Nonetheless, President Kibaki appointed George Saitoti, his minister of Internal Security since January 8, 2008 during the post-election violence and a longtime insider, to the additional portfolio of Interim Foreign Minister. As I have noted previously, Saitoti was implicated by human rights groups in Moi-era election violence. He previously stepped aside as Education Minister as suspect in Goldenberg investigations, although the High Court ruled that he should not be prosecuted and he was reinstated. The BBC said at the time:
The court rejected the conclusions of an earlier commission of inquiry that recommended Mr Saitoti’s prosecution over the so-called Goldenberg affair.
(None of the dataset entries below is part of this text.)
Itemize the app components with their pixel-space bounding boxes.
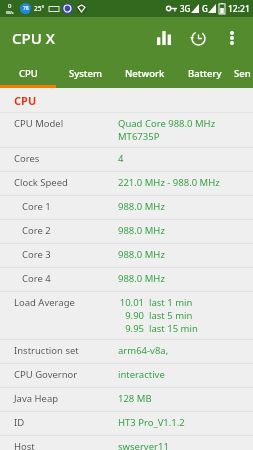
button[interactable]: Battery: [176, 58, 234, 88]
staticText: interactive: [118, 368, 165, 381]
button[interactable]: More options: [215, 21, 249, 55]
staticText: Load Average: [14, 296, 118, 309]
staticText: CPU: [19, 67, 38, 80]
staticText: swserver11: [118, 440, 169, 450]
staticText: 988.0 MHz: [118, 224, 165, 237]
button[interactable]: Host: [0, 436, 253, 450]
staticText: Host: [14, 440, 118, 450]
staticText: 128 MB: [118, 392, 152, 405]
staticText: 0: [8, 2, 12, 10]
staticText: CPU X: [12, 28, 55, 48]
button[interactable]: Load Average: [0, 292, 253, 340]
staticText: CPU Model: [14, 117, 118, 130]
button[interactable]: CPU Governor: [0, 364, 253, 388]
staticText: 988.0 MHz: [118, 272, 165, 285]
staticText: System: [69, 67, 102, 80]
staticText: Core 1: [22, 200, 118, 213]
staticText: 988.0 MHz: [118, 248, 165, 261]
button[interactable]: Network: [114, 58, 176, 88]
staticText: Core 3: [22, 248, 118, 261]
button[interactable]: History: [181, 21, 215, 55]
staticText: last 15 min: [149, 322, 198, 335]
button[interactable]: Statistics: [147, 21, 181, 55]
button[interactable]: ID: [0, 412, 253, 436]
button[interactable]: Core 3: [0, 244, 253, 268]
staticText: Cores: [14, 152, 118, 165]
staticText: Sensors: [234, 67, 253, 80]
button[interactable]: Sensors: [234, 58, 253, 88]
staticText: 3G: [180, 3, 191, 14]
button[interactable]: Core 4: [0, 268, 253, 292]
staticText: CPU Governor: [14, 368, 118, 381]
staticText: last 1 min: [149, 296, 193, 309]
staticText: KB/s: [6, 10, 14, 15]
staticText: Instruction set: [14, 344, 118, 357]
button[interactable]: Clock Speed: [0, 172, 253, 196]
button[interactable]: Cores: [0, 148, 253, 172]
staticText: MT6735P: [118, 130, 160, 143]
staticText: 988.0 MHz: [118, 200, 165, 213]
button[interactable]: CPU Model: [0, 113, 253, 148]
staticText: Core 4: [22, 272, 118, 285]
button[interactable]: Core 1: [0, 196, 253, 220]
button[interactable]: Instruction set: [0, 340, 253, 364]
staticText: Battery: [188, 67, 222, 80]
staticText: last 5 min: [149, 309, 193, 322]
staticText: 4: [118, 152, 124, 165]
staticText: 221.0 MHz - 988.0 MHz: [118, 176, 220, 189]
button[interactable]: Core 2: [0, 220, 253, 244]
button[interactable]: Java Heap: [0, 388, 253, 412]
staticText: HT3 Pro_V1.1.2: [118, 416, 185, 429]
staticText: ID: [14, 416, 118, 429]
staticText: arm64-v8a,: [118, 344, 169, 357]
staticText: 12:21: [228, 3, 250, 15]
staticText: Clock Speed: [14, 176, 118, 189]
button[interactable]: System: [56, 58, 114, 88]
staticText: Core 2: [22, 224, 118, 237]
staticText: CPU: [14, 93, 37, 108]
staticText: G: [202, 3, 208, 14]
staticText: 25°: [34, 4, 45, 13]
staticText: Quad Core 988.0 MHz: [118, 117, 216, 130]
staticText: 9.95: [118, 322, 144, 335]
staticText: Java Heap: [14, 392, 118, 405]
staticText: 10.01: [118, 296, 144, 309]
staticText: 9.90: [118, 309, 144, 322]
button[interactable]: CPU: [0, 58, 56, 88]
staticText: 78: [23, 5, 29, 12]
staticText: Network: [125, 67, 165, 80]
The $1bn scam in the 1990s involved government payments to a company for non-existent gold and diamond exports.
Mr Saitoti was serving at the time as finance minister and vice-president.
The court ruled that Mr Saitoti had been acting according to procedure when he approved a payment to the firm Goldenberg International.
The court also noted the attorney-general had cleared Mr Saitoti of wrongdoing in a statement that he issued in parliament more than a decade ago.
“Today marks my happiest day in the last 16 years because during that period I have gone through much pain and suffering,” Mr Saitoti said after the judgement.
Both Mr Saitoti and former President Daniel arap Moi, in whose administration he served, have denied any knowledge of the scam.
For further perspective on the status of corruption and the middle class in Kenya, I highly recommend John Githongo’s inaugural post today on his “The State of Hope” blog: “Colonial Spoils Recycled as New Money”.
In this context, a crucial part of the 2008 settlement and “Reform Agenda”, the Truth Justice and Reconciliation Commission, has completely derailed over the continued clinging to power of Ambassador Bethwel Kiplagat. The American member loudly resigned, neither Parliament nor foreign donors will pay to operate the Commission, and the public obviously has expressed no confidence.